Copy down the listing below exactly. Do not include pictures.

*** Exercise input ***

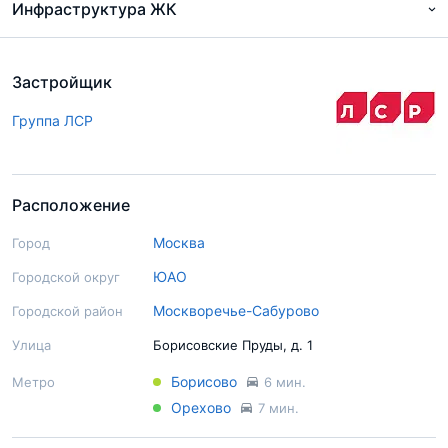
Инфраструктура ЖК
Застройщик
Группа ЛСР
Расположение
Москва
Город
ЮАО
Городской округ
Москворечье-Сабурово
Городской район
Улица
Борисовские Пруды, д. 1
Борисово
Метро
6 мин.
Орехово
7 мин.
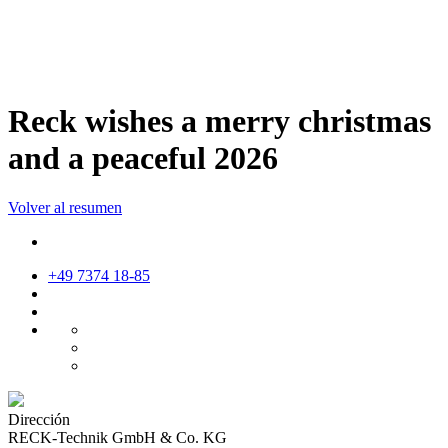
Reck wishes a merry christmas
and a peaceful 2026
Volver al resumen
+49 7374 18-85
Dirección
RECK-Technik GmbH & Co. KG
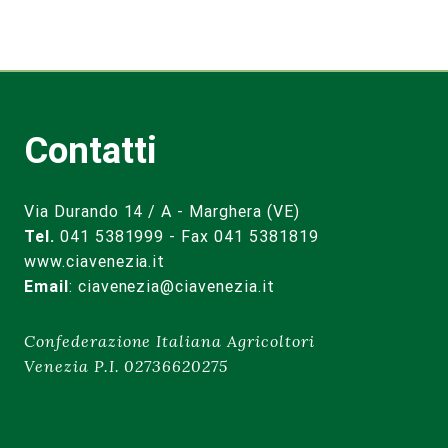
Contatti
Via Durando 14 / A - Marghera (VE)
Tel.
041 5381999 - Fax 041 5381819
www.ciavenezia.it
Email
:
ciavenezia@ciavenezia.it
Confederazione Italiana Agricoltori
Venezia P.I. 02736620275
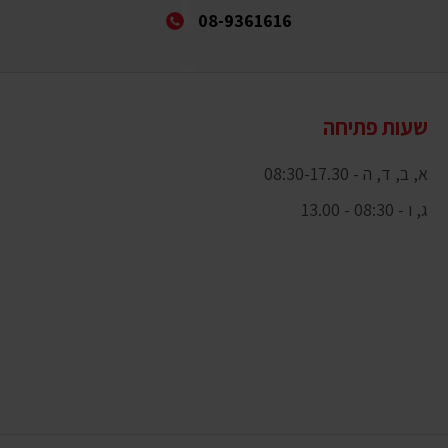
08-9361616
שעות פתיחה
א, ב, ד, ה - 08:30-17.30
ג, ו - 08:30 - 13.00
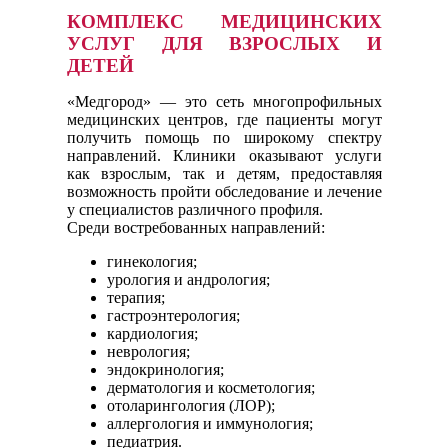
КОМПЛЕКС МЕДИЦИНСКИХ
УСЛУГ ДЛЯ ВЗРОСЛЫХ И
ДЕТЕЙ
«Медгород» — это сеть многопрофильных
медицинских центров, где пациенты могут
получить помощь по широкому спектру
направлений. Клиники оказывают услуги
как взрослым, так и детям, предоставляя
возможность пройти обследование и лечение
у специалистов различного профиля.
Среди востребованных направлений:
гинекология;
урология и андрология;
терапия;
гастроэнтерология;
кардиология;
неврология;
эндокринология;
дерматология и косметология;
отоларингология (ЛОР);
аллергология и иммунология;
педиатрия.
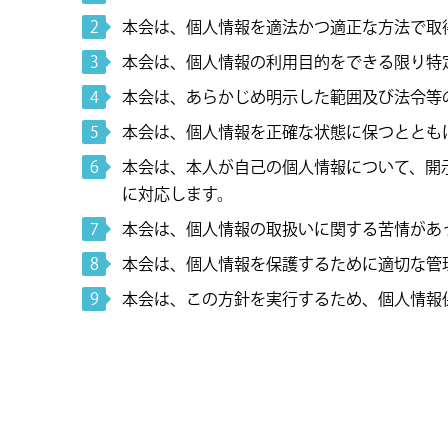
本会は、個人情報を適法かつ適正な方法で取
本会は、個人情報の利用目的をできる限り特
本会は、あらかじめ明示した範囲及び法令等
本会は、個人情報を正確な状態に保つととも
本会は、本人が自己の個人情報について、開
に対応します。
本会は、個人情報の取扱いに関する苦情があ
本会は、個人情報を保護するために適切な管
本会は、この方針を実行するため、個人情報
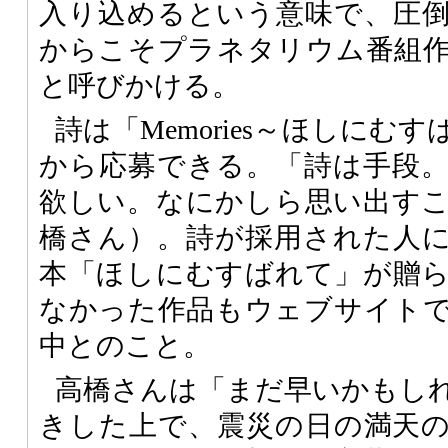
入り込めるという意味で、圧
からこそプラネタリウム番組
と呼びかける。
詩は「Memories～ほしにむ
から応募できる。「詩は手段
欲しい。なにかしら思い出す
橋さん）。詩が採用された人
本「ほしにむすばれて」が贈
なかった作品もウェブサイト
中とのこと。
高橋さんは「まだ早いかもし
きした上で、震災の日の満天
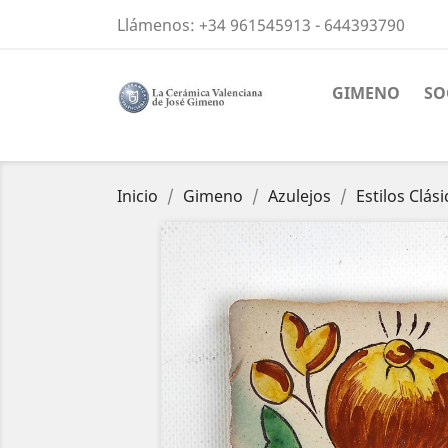
Llámenos:
+34 961545913 - 644393790
GIMENO
SO
Inicio
Gimeno
Azulejos
Estilos Clás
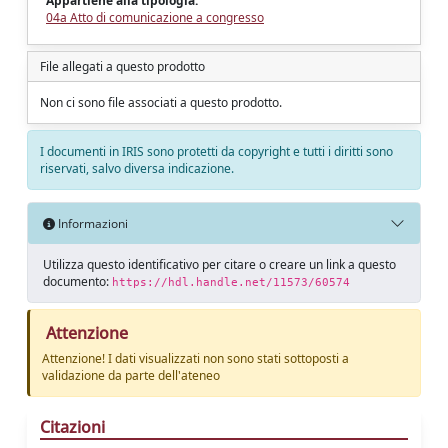
Appartiene alla tipologia:
04a Atto di comunicazione a congresso
File allegati a questo prodotto
Non ci sono file associati a questo prodotto.
I documenti in IRIS sono protetti da copyright e tutti i diritti sono
riservati, salvo diversa indicazione.
Informazioni
Utilizza questo identificativo per citare o creare un link a questo
documento:
https://hdl.handle.net/11573/60574
Attenzione
Attenzione! I dati visualizzati non sono stati sottoposti a
validazione da parte dell'ateneo
Citazioni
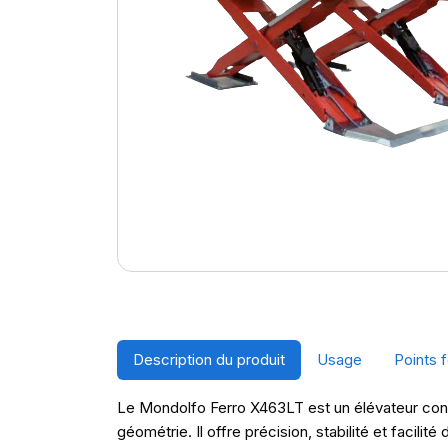
Description du produit
Usage
Points f
Le Mondolfo Ferro X463LT est un élévateur conç
géométrie. Il offre précision, stabilité et facil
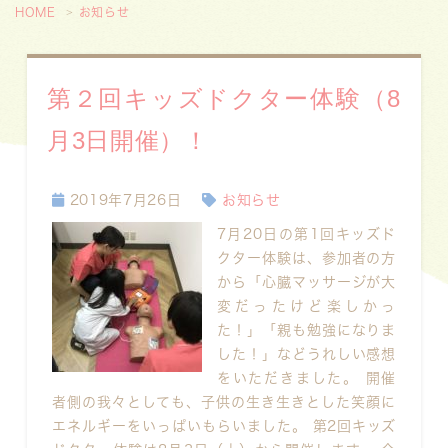
HOME
お知らせ
第２回キッズドクター体験（8
月3日開催）！
2019年7月26日
お知らせ
7月20日の第1回キッズド
クター体験は、参加者の方
から「心臓マッサージが大
変だったけど楽しかっ
た！」「親も勉強になりま
した！」などうれしい感想
をいただきました。 開催
者側の我々としても、子供の生き生きとした笑顔に
エネルギーをいっぱいもらいました。 第2回キッズ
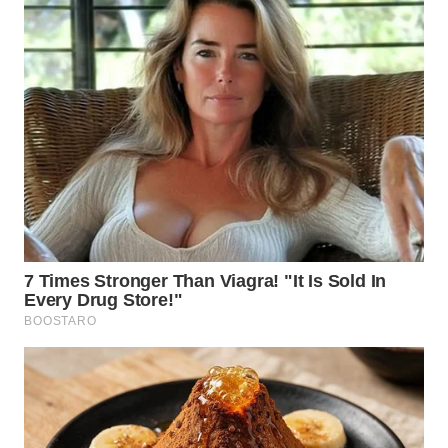
WN
LABUHANBATU
WN
TAPANULI
TENGAH
WN DELI
SERDANG
WN
TEBING
TINGGI
WN
PAKPAK
WN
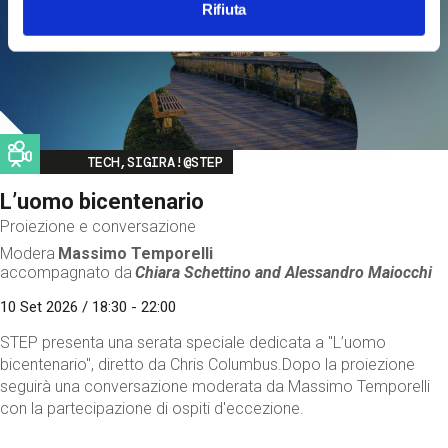
Rifiuta
Image
TECH,SIGIRA!@STEP
L’uomo bicentenario
Proiezione e conversazione
Modera
Massimo Temporelli
accompagnato da
Chiara Schettino and
Alessandro Maiocchi
10 Set 2026 / 18:30 - 22:00
STEP presenta una serata speciale dedicata a "L’uomo
bicentenario", diretto da Chris Columbus.Dopo la proiezione
seguirà una conversazione moderata da Massimo Temporelli
con la partecipazione di ospiti d'eccezione.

***

▶ _Exercise output_
Инфраструктура ЖК
Застройщик
Группа ЛСР
Расположение
Москва
Город
ЮАО
Городской округ
Москворечье-Сабурово
Городской район
Улица
Борисовские Пруды, д. 1
Борисово
Метро
6 мин.
Орехово
7 мин.
Reck wishes a merry christmas
and a peaceful 2026
Volver al resumen
+49 7374 18-85
Dirección
RECK-Technik GmbH & Co. KG
Contatti
Via Durando 14 / A - Marghera (VE)
Tel.
041 5381999 - Fax 041 5381819
www.ciavenezia.it
Email
:
ciavenezia@ciavenezia.it
Confederazione Italiana Agricoltori
Venezia P.I. 02736620275
08-9361616
שעות פתיחה
א, ב, ד, ה - 08:30-17.30
ג, ו - 08:30 - 13.00
КОМПЛЕКС МЕДИЦИНСКИХ
УСЛУГ ДЛЯ ВЗРОСЛЫХ И
ДЕТЕЙ
«Медгород» — это сеть многопрофильных
медицинских центров, где пациенты могут
получить помощь по широкому спектру
направлений. Клиники оказывают услуги
как взрослым, так и детям, предоставляя
возможность пройти обследование и лечение
у специалистов различного профиля.
Среди востребованных направлений:
гинекология;
урология и андрология;
терапия;
гастроэнтерология;
кардиология;
неврология;
эндокринология;
дерматология и косметология;
отоларингология (ЛОР);
аллергология и иммунология;
педиатрия.
本会は、個人情報を適法かつ適正な方法で取
本会は、個人情報の利用目的をできる限り特
本会は、あらかじめ明示した範囲及び法令等
本会は、個人情報を正確な状態に保つととも
本会は、本人が自己の個人情報について、開
に対応します。
本会は、個人情報の取扱いに関する苦情があ
本会は、個人情報を保護するために適切な管
本会は、この方針を実行するため、個人情報
入り込めるという意味で、圧
からこそプラネタリウム番組
と呼びかける。
詩は「Memories～ほしにむ
から応募できる。「詩は手段
欲しい。なにかしら思い出す
橋さん）。詩が採用された人
本「ほしにむすばれて」が贈
なかった作品もウェブサイト
中とのこと。
高橋さんは「まだ早いかもし
きした上で、震災の日の満天
Llámenos:
+34 961545913 - 644393790
GIMENO
SO
Inicio
Gimeno
Azulejos
Estilos Clás
Appartiene alla tipologia:
04a Atto di comunicazione a congresso
File allegati a questo prodotto
Non ci sono file associati a questo prodotto.
I documenti in IRIS sono protetti da copyright e tutti i diritti sono
riservati, salvo diversa indicazione.
Informazioni
Utilizza questo identificativo per citare o creare un link a questo
documento:
https://hdl.handle.net/11573/60574
Attenzione
Attenzione! I dati visualizzati non sono stati sottoposti a
validazione da parte dell'ateneo
Citazioni
Description du produit
Usage
Points f
Le Mondolfo Ferro X463LT est un élévateur conç
géométrie. Il offre précision, stabilité et facil
HOME
お知らせ
第２回キッズドクター体験（8
月3日開催）！
2019年7月26日
お知らせ
7月20日の第1回キッズド
クター体験は、参加者の方
から「心臓マッサージが大
変だったけど楽しかっ
た！」「親も勉強になりま
した！」などうれしい感想
をいただきました。 開催
者側の我々としても、子供の生き生きとした笑顔に
エネルギーをいっぱいもらいました。 第2回キッズ
WN
LABUHANBATU
WN
TAPANULI
TENGAH
WN DELI
SERDANG
WN
TEBING
TINGGI
WN
PAKPAK
WN
Rifiuta
Image
TECH,SIGIRA!@STEP
L’uomo bicentenario
Proiezione e conversazione
Modera
Massimo Temporelli
accompagnato da
Chiara Schettino and
Alessandro Maiocchi
10 Set 2026 / 18:30 - 22:00
STEP presenta una serata speciale dedicata a "L’uomo
bicentenario", diretto da Chris Columbus.Dopo la proiezione
seguirà una conversazione moderata da Massimo Temporelli
con la partecipazione di ospiti d'eccezione.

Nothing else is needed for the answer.